Green. The team identified a Green noncited violation of License Condition 2.G
and Technical Specification 5.4.1.d for failure to complete simulated operator
actions within analyzed times and for the inability to perform some of the
required actions with five examples. Specifically, the following deficiencies were
identified: (1) the shift manager was unable to easily obtain the keys needed to
access the transfer and hot shutdown panels, which delayed taking the required
actions; (2) directions for starting the safety chiller, if not already operating, were
not provided, which could have delayed accomplishing the task; (3) the licensee
had not accounted for 1.5 minutes needed by operators to perform required
actions prior to evacuating the control room; (4) operators took 4 minutes to
mitigate a spuriously open power-operated relief valve, whereas, the analysis
used 3 minutes; and (5) the 3.5 minutes needed to don the flash protective gear
prevented completion of subsequent procedure steps within the time analyzed.
The cause of the finding is related to the crosscutting aspect of human
performance because: (1) operations personnel were unfamiliar with procedures
and did not have some pertinent procedure steps available, and (2)

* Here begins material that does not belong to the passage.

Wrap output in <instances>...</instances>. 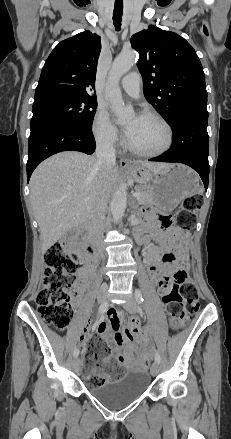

organizations failed to communicate changes to the procedure that impacted the
response time.
The team determined that this finding had more than minor significance because
the inadequate procedure impacted the mitigating systems cornerstone and
affected the cornerstone objective to ensure the availability, reliability, and
capability of the system that responds to the event to prevent undesirable  consequences. A Phase 3 analysis of the above issues concluded the finding was of very low risk significance. Specifically, the Phase 3 analysis concluded that the 8-minute delay in transferring equipment from the control room and an additional 10-minute delay in accessing the remote shutdown room, did not result in a significant increase in risk. The analyst determined that a hot-short to a power operated relief valve was the most risk significant situation. The risk associated with a stuck open power-operated relief valve combined with a fire in the control room panel not suppressed was determined to be 2.7E-11/year. The analyst concluded that it would require a 22 percent increase in the stress levels of the operators to result in the risk exceeding the threshold to be considered greater than that of very low risk significance (Section 4OA5).